Entries provided below:

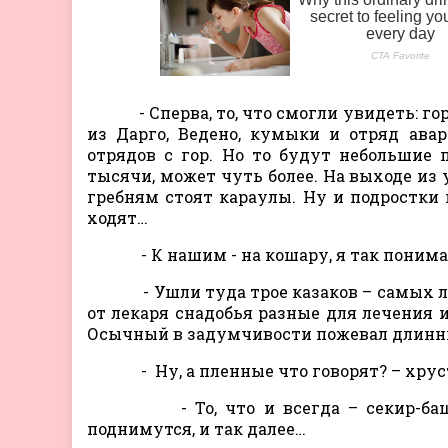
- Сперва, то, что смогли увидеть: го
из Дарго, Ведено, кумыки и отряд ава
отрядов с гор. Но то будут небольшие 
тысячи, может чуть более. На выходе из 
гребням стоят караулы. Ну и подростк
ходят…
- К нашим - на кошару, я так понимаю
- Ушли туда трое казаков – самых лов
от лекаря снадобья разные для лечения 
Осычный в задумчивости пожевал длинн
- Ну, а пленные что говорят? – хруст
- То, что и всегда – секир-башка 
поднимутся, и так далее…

End of Entries provided.
Entries provided below:

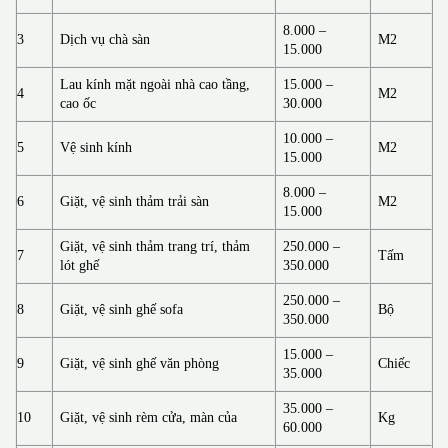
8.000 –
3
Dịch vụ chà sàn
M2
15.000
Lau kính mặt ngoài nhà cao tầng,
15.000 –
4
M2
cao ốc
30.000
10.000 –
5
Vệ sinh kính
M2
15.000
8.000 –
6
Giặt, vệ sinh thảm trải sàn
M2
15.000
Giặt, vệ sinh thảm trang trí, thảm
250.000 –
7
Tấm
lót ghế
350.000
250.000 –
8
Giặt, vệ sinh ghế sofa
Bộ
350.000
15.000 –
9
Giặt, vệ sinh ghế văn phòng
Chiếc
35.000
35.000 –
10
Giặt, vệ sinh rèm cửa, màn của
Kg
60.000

End of Entries provided.

◆ Aim of the exercise ◆
Given the data above, transcribe exactly the lines from the one containing "- Сперва, то, что смогли увидеть: го" down to the one containing "поднимутся, и так далее…", and no others.

◆ Exercise solution ◆
- Сперва, то, что смогли увидеть: го
из Дарго, Ведено, кумыки и отряд ава
отрядов с гор. Но то будут небольшие 
тысячи, может чуть более. На выходе из 
гребням стоят караулы. Ну и подростк
ходят…
- К нашим - на кошару, я так понимаю
- Ушли туда трое казаков – самых лов
от лекаря снадобья разные для лечения 
Осычный в задумчивости пожевал длинн
- Ну, а пленные что говорят? – хруст
- То, что и всегда – секир-башка 
поднимутся, и так далее…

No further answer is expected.